First, thanks again to Bodog for the ongoing Bodonkey (a/k/a Bodog Bloggerment) series, which this week featured not one but two guest pros in David Williams and Jean-Robert Bellande. I had DW on my right for a while before he chose to mix it up and was bounced. Must've been the pizza delivery guy. Odd story, Part 1: DW got all the chips in pre-flop with A-4x, from EP. Odd story, Part 2: He actually started out ahead, since the other player made the call with K-Q. A queen flopped and a bounty was awarded. I bounced myself out a while later trying to make a re-steal from the big blind, against the chip leader in the small blind, who I thought was trying to push me around. He got my chips.
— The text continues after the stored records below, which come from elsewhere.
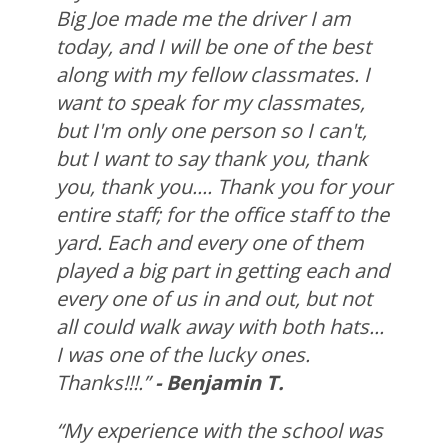
Big Joe made me the driver I am
today, and I will be one of the best
along with my fellow classmates. I
want to speak for my classmates,
but I'm only one person so I can't,
but I want to say thank you, thank
you, thank you.... Thank you for your
entire staff; for the office staff to the
yard. Each and every one of them
played a big part in getting each and
every one of us in and out, but not
all could walk away with both hats...
I was one of the lucky ones.
Thanks!!!.”
- Benjamin T.
“My experience with the school was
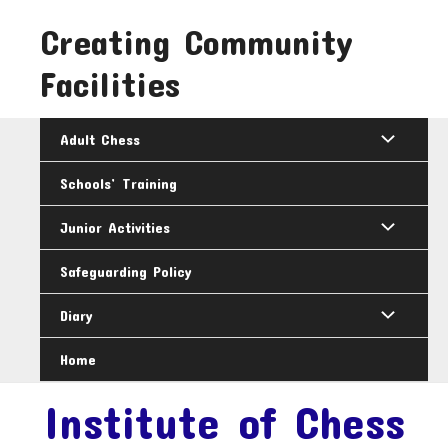
Skip
Creating Community
to
content
Facilities
Adult Chess
Schools’ Training
Junior Activities
Safeguarding Policy
Diary
Home
Institute of Chess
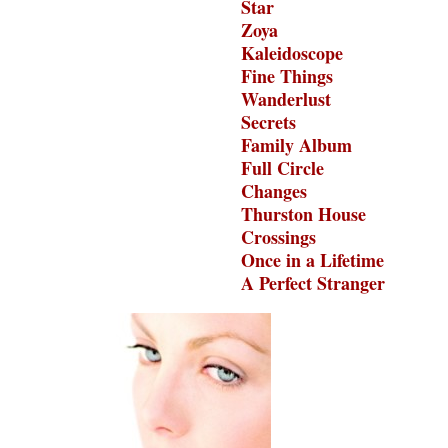
Star
Zoya
Kaleidoscope
Fine Things
Wanderlust
Secrets
Family Album
Full Circle
Changes
Thurston House
Crossings
Once in a Lifetime
A Perfect Stranger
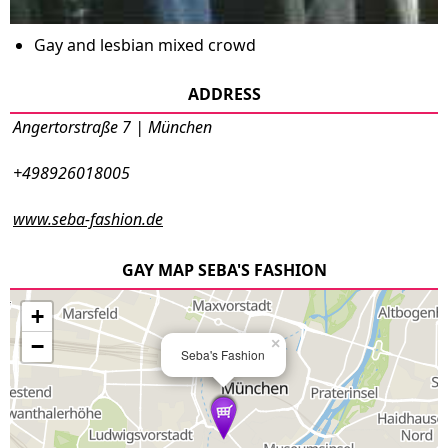
Gay and lesbian mixed crowd
ADDRESS
Angertorstraße 7 | München
+498926018005
www.seba-fashion.de
GAY MAP SEBA'S FASHION
+
−
×
Seba's Fashion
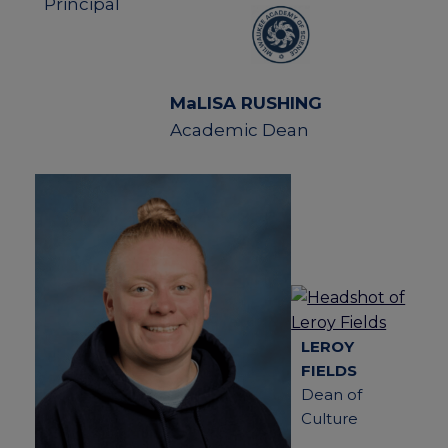
Principal
MaLISA RUSHING
Academic Dean
LEROY
FIELDS
Dean of
Culture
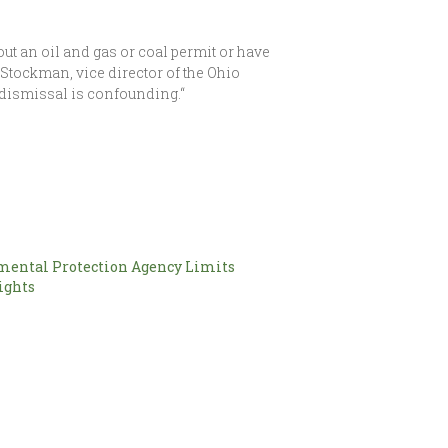
ut an oil and gas or coal permit or have
n Stockman, vice director of the Ohio
 dismissal is confounding.“
mental Protection Agency Limits
ights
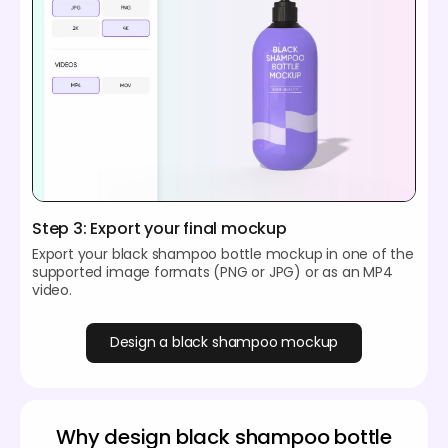
Step 3: Export your final mockup
Export your black shampoo bottle mockup in one of the
supported image formats (PNG or JPG) or as an MP4
video.
Design a black shampoo mockup
Why design black shampoo bottle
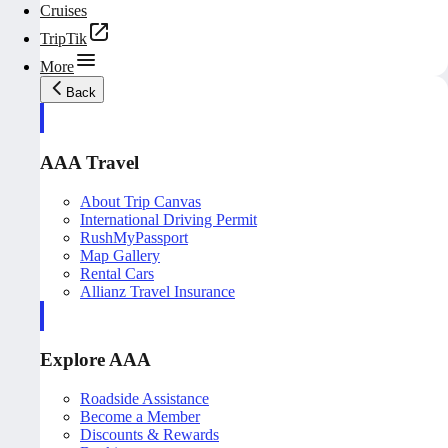
Cruises
TripTik
More
Back
AAA Travel
About Trip Canvas
International Driving Permit
RushMyPassport
Map Gallery
Rental Cars
Allianz Travel Insurance
Explore AAA
Roadside Assistance
Become a Member
Discounts & Rewards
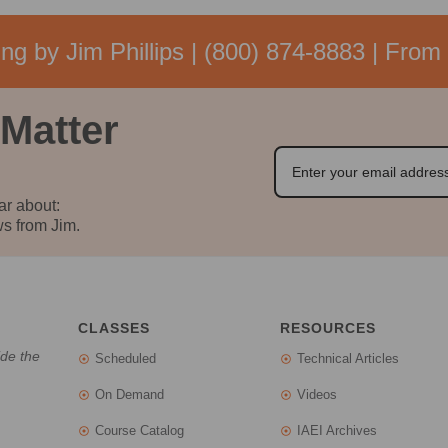
ng by Jim Phillips |
(800) 874-8883
| From 
 Matter
ar about:
s from Jim.
CLASSES
RESOURCES
ide the
Scheduled
Technical Articles
On Demand
Videos
Course Catalog
IAEI Archives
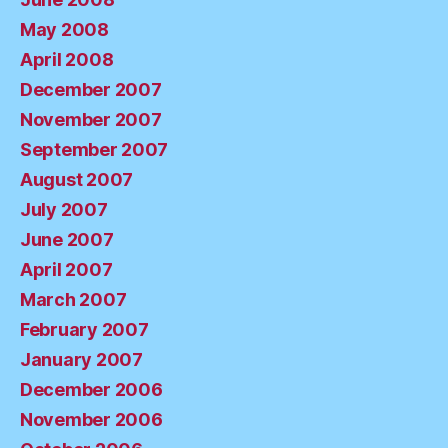
May 2008
April 2008
December 2007
November 2007
September 2007
August 2007
July 2007
June 2007
April 2007
March 2007
February 2007
January 2007
December 2006
November 2006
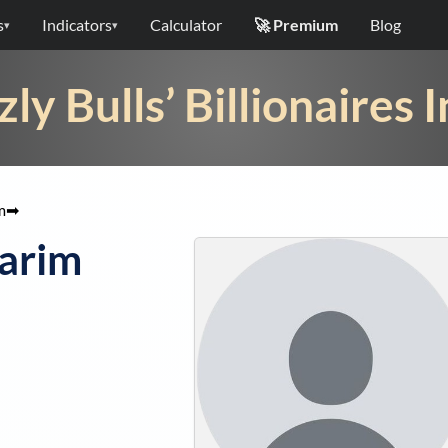
s
Indicators
Calculator
🚀 Premium
Blog
▾
▾
zly Bulls’ Billionaires 
m
➡
arim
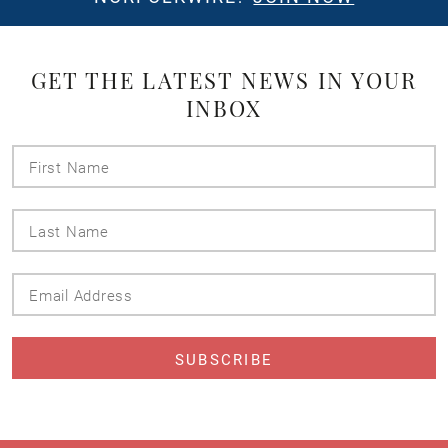
GET THE LATEST NEWS IN YOUR
INBOX
First
Name
Last
Name
Email
Address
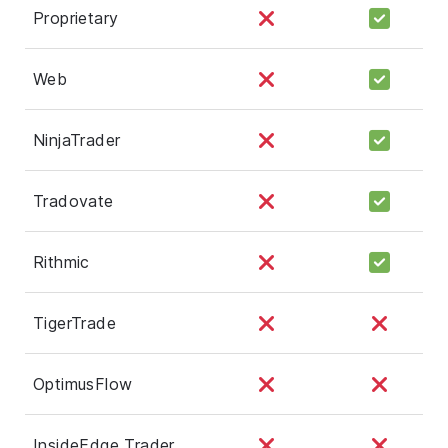
Proprietary
Web
NinjaTrader
Tradovate
Rithmic
TigerTrade
OptimusFlow
InsideEdge Trader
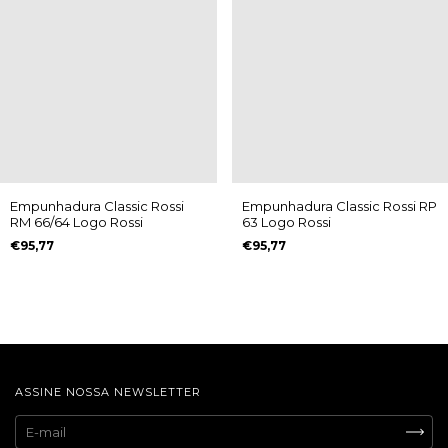
Empunhadura Classic Rossi
Empunhadura Classic Rossi RP
RM 66/64 Logo Rossi
63 Logo Rossi
€95,77
€95,77
ASSINE NOSSA NEWSLETTER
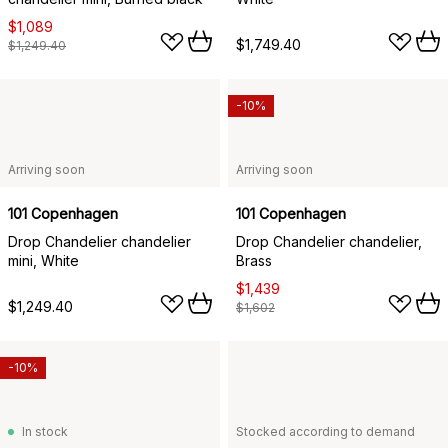
$1,089
$1,749.40
$1,249.40
-10%
Arriving soon
Arriving soon
101 Copenhagen
101 Copenhagen
Drop Chandelier chandelier
Drop Chandelier chandelier,
mini, White
Brass
$1,439
$1,249.40
$1,602
-10%
In stock
Stocked according to demand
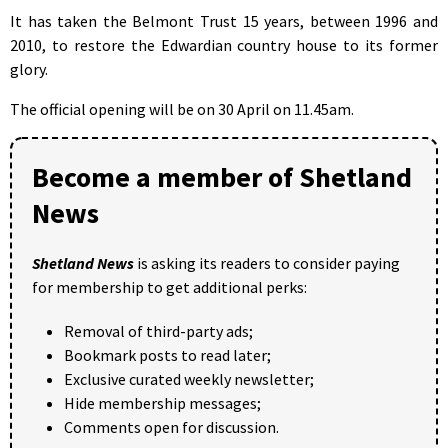
It has taken the Belmont Trust 15 years, between 1996 and
2010, to restore the Edwardian country house to its former
glory.
The official opening will be on 30 April on 11.45am.
Become a member of Shetland
News
Shetland News
is asking its readers to consider paying
for membership to get additional perks:
Removal of third-party ads;
Bookmark posts to read later;
Exclusive curated weekly newsletter;
Hide membership messages;
Comments open for discussion.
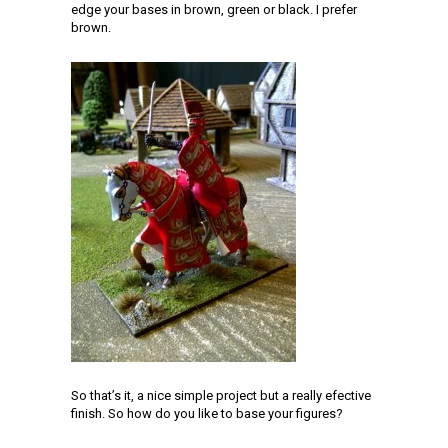
edge your bases in brown, green or black. I prefer
brown.
So that’s it, a nice simple project but a really efective
finish. So how do you like to base your figures?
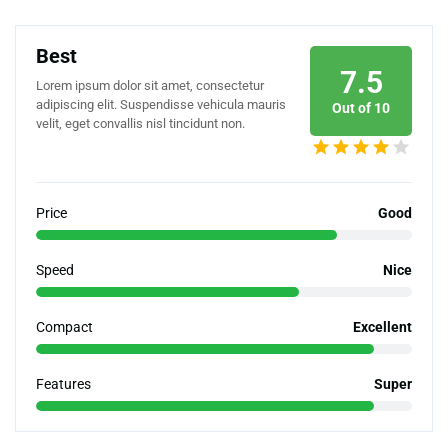
Best
7.5
Lorem ipsum dolor sit amet, consectetur
adipiscing elit. Suspendisse vehicula mauris
Out of 10
velit, eget convallis nisl tincidunt non.
Price
Good
Speed
Nice
Compact
Excellent
Features
Super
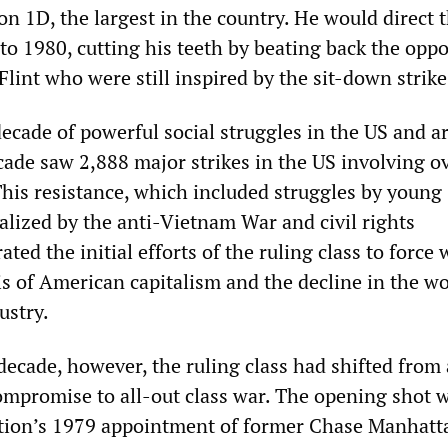
n 1D, the largest in the country. He would direct 
to 1980, cutting his teeth by beating back the oppo
lint who were still inspired by the sit-down strike
ecade of powerful social struggles in the US and 
cade saw 2,888 major strikes in the US involving o
This resistance, which included struggles by young
alized by the anti-Vietnam War and civil rights
ted the initial efforts of the ruling class to force
sis of American capitalism and the decline in the w
ustry.
decade, however, the ruling class had shifted from 
compromise to all-out class war. The opening shot 
ation’s 1979 appointment of former Chase Manhatt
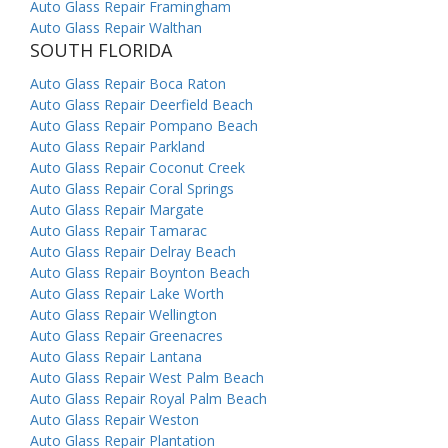
Auto Glass Repair Framingham
Auto Glass Repair Walthan
SOUTH FLORIDA
Auto Glass Repair Boca Raton
Auto Glass Repair Deerfield Beach
Auto Glass Repair Pompano Beach
Auto Glass Repair Parkland
Auto Glass Repair Coconut Creek
Auto Glass Repair Coral Springs
Auto Glass Repair Margate
Auto Glass Repair Tamarac
Auto Glass Repair Delray Beach
Auto Glass Repair Boynton Beach
Auto Glass Repair Lake Worth
Auto Glass Repair Wellington
Auto Glass Repair Greenacres
Auto Glass Repair Lantana
Auto Glass Repair West Palm Beach
Auto Glass Repair Royal Palm Beach
Auto Glass Repair Weston
Auto Glass Repair Plantation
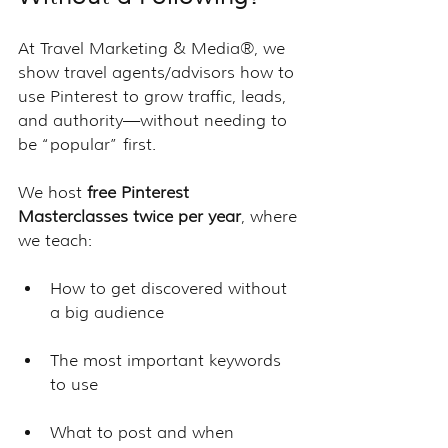
At Travel Marketing & Media®, we 
show travel agents/advisors how to 
use Pinterest to grow traffic, leads, 
and authority—without needing to 
be “popular” first.
We host 
free Pinterest 
Masterclasses twice per year
, where 
we teach:
How to get discovered without 
a big audience
The most important keywords 
to use
What to post and when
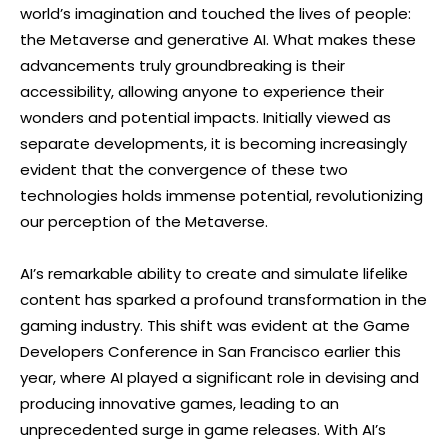
world’s imagination and touched the lives of people:
the Metaverse and generative AI. What makes these
advancements truly groundbreaking is their
accessibility, allowing anyone to experience their
wonders and potential impacts. Initially viewed as
separate developments, it is becoming increasingly
evident that the convergence of these two
technologies holds immense potential, revolutionizing
our perception of the Metaverse.
AI’s remarkable ability to create and simulate lifelike
content has sparked a profound transformation in the
gaming industry. This shift was evident at the Game
Developers Conference in San Francisco earlier this
year, where AI played a significant role in devising and
producing innovative games, leading to an
unprecedented surge in game releases. With AI’s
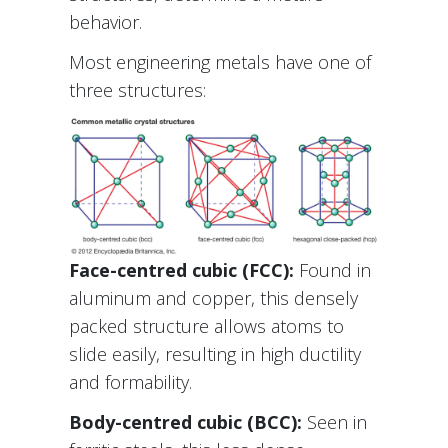
behavior.
Most engineering metals have one of
three structures:
Face-centred cubic (FCC):
Found in
aluminum and copper, this densely
packed structure allows atoms to
slide easily, resulting in high ductility
and formability.
Body-centred cubic (BCC):
Seen in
Tonight I fired up the poker.com software for the first time in several weeks, just in time for the nightly $2,500 Guarantee. Darned if I didn't take the thing down:
So it wasn't a total washout of a month for poker after all. What was odd in this one is how I won it. I am -- and you can take this to the bank -- a lousy tourney frontrunner. I've won this and several other tourneys on the site multiple times each, and never once have I taken a commanding lead and ridden it through to the end. My victories have always been come-from-behind-jobs, and on the occasions I've had big leads in the middle stages, I've never closed the deal.
Until tonight. I moved near the lead with about 30 of the 77 starters still around, and then into the lead with about 17 players leading, after convincing a LAGgy player that I was really bluffing with a sizable overbet after a 7-high flop, something like 6,500 into a 4,000 pot. I'd made a standard 3x raise pre-flop from the button, and he decided to defend with J-7x. Fortunately, I had aces and he bit... hard. I stacked up some more when I pushed hard with A-K on a K-high flop against a player who had K-J and couldn't make himself release top pair. I was in the big blind in that hand and put in a healthy raise before the flop, but the guy apparently loved his K-J. Me, I can't stand the hand, and will only play it for cheap and in position.
From there it was a bit of bullying the short stacks as the bubble loomed (chipping up from maybe 50,000 to 65,000 there), and then riding out a cold spell of about six laps once the final table began.
Soon enough I picked up a few hands again and kept getting paid off. A fun poker night is when you keep getting the chips in ahead and your cards hold up time after time. That was this one in a nutshell. No one got close to me until only four players remained, and my rush continued right on through to the end. Third place went out when we both hit a flop hard, me with top two and him with bottom two. I had a 5:1 chip advantage starting heads-up play, and two hands later this player pushed with an open-ended draw and I called with top pair. Again, it held up.
Sometimes poker runs your way, if only for a short while. Such was this night.
Thursday night I'm going to show up on Rounders Radio as Lou Krieger's guest. We'll probably do what we've done when I was on his earlier Hold'em Radio show with he and Amy, and that's go free-form and talk about whatever subject pops into mind. Ad lib! Ad lib!